### What is needed
Every line below that holds the string "Switch" should be copied.

### Listed entries
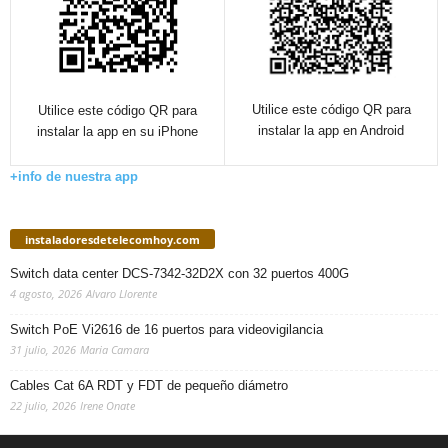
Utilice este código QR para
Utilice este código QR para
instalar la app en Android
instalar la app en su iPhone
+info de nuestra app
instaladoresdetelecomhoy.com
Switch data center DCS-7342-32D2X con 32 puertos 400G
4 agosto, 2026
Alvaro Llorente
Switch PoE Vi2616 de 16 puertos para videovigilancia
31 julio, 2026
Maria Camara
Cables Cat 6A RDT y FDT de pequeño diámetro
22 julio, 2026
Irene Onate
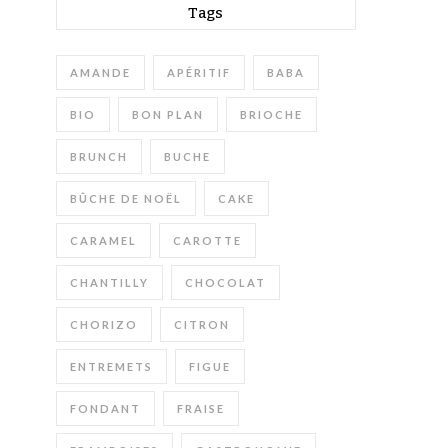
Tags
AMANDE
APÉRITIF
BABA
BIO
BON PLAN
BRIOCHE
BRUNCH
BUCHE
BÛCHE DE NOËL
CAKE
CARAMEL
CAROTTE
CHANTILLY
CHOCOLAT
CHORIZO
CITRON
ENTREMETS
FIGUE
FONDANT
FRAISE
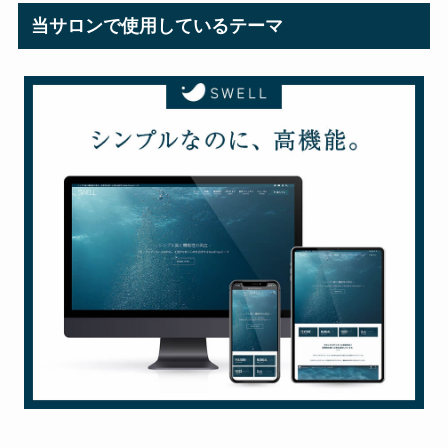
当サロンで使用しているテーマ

### Task solution
Switch data center DCS-7342-32D2X con 32 puertos 400G
Switch PoE Vi2616 de 16 puertos para videovigilancia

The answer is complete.